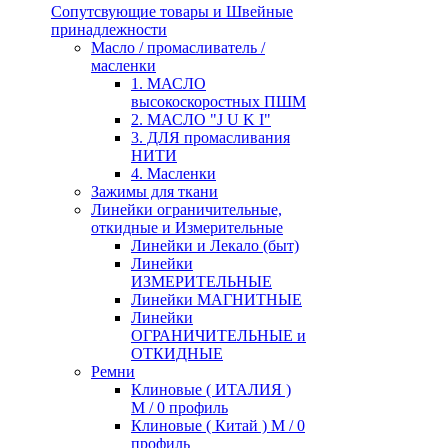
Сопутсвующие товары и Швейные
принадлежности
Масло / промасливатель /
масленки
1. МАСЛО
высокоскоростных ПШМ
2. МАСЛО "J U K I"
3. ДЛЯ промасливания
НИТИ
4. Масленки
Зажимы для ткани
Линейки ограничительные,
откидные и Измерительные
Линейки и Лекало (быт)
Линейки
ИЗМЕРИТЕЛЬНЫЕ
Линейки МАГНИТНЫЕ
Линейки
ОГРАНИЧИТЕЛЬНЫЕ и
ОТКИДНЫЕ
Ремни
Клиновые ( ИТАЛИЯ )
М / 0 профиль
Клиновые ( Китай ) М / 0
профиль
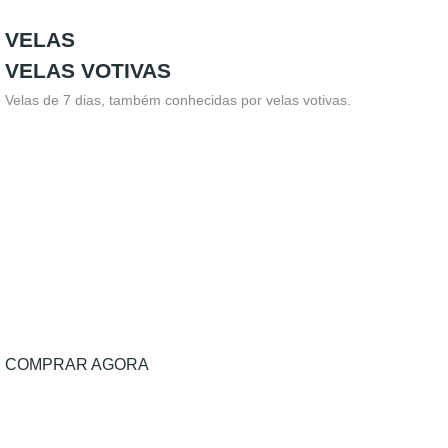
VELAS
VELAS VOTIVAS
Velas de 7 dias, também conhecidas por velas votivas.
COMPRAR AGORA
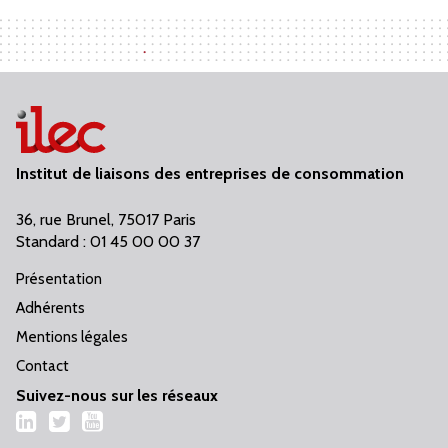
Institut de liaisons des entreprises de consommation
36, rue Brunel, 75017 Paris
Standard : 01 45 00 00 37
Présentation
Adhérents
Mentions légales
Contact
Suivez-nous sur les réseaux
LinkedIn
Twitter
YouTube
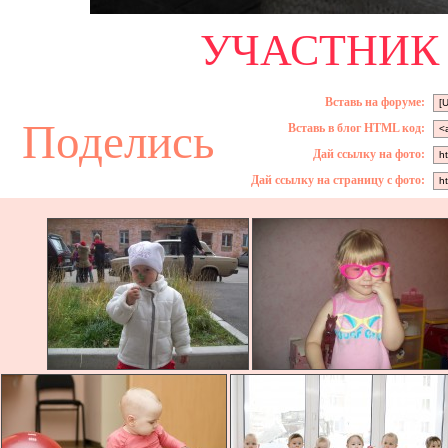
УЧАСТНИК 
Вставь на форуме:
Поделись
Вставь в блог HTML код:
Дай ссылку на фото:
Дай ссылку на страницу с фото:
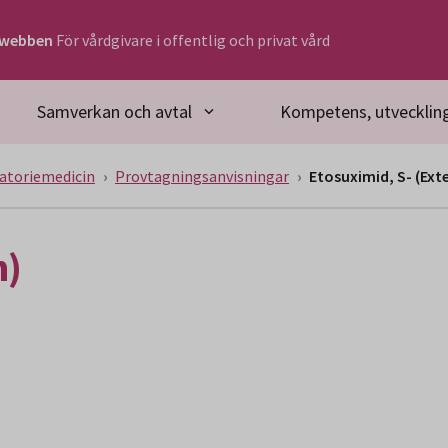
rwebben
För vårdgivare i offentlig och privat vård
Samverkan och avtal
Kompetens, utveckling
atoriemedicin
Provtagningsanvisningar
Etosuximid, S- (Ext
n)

****

- Task details
All lines from the start of the entries above through the line containing "Provtagningsanvisningar" must be transcribed exactly, both ends included, and no picture may be copied.

- Answer to this task
Сопутсвующие товары и Швейные
принадлежности
Масло / промасливатель /
масленки
1. МАСЛО
высокоскоростных ПШМ
2. МАСЛО "J U K I"
3. ДЛЯ промасливания
НИТИ
4. Масленки
Зажимы для ткани
Линейки ограничительные,
откидные и Измерительные
Линейки и Лекало (быт)
Линейки
ИЗМЕРИТЕЛЬНЫЕ
Линейки МАГНИТНЫЕ
Линейки
ОГРАНИЧИТЕЛЬНЫЕ и
ОТКИДНЫЕ
Ремни
Клиновые ( ИТАЛИЯ )
М / 0 профиль
Клиновые ( Китай ) М / 0
профиль
VELAS
VELAS VOTIVAS
Velas de 7 dias, também conhecidas por velas votivas.
COMPRAR AGORA
Institut de liaisons des entreprises de consommation
36, rue Brunel, 75017 Paris
Standard : 01 45 00 00 37
Présentation
Adhérents
Mentions légales
Contact
Suivez-nous sur les réseaux
LinkedIn
Twitter
YouTube
УЧАСТНИК 
Вставь на форуме:
Поделись
Вставь в блог HTML код:
Дай ссылку на фото:
Дай ссылку на страницу с фото:
rwebben
För vårdgivare i offentlig och privat vård
Samverkan och avtal
Kompetens, utveckling
atoriemedicin
Provtagningsanvisningar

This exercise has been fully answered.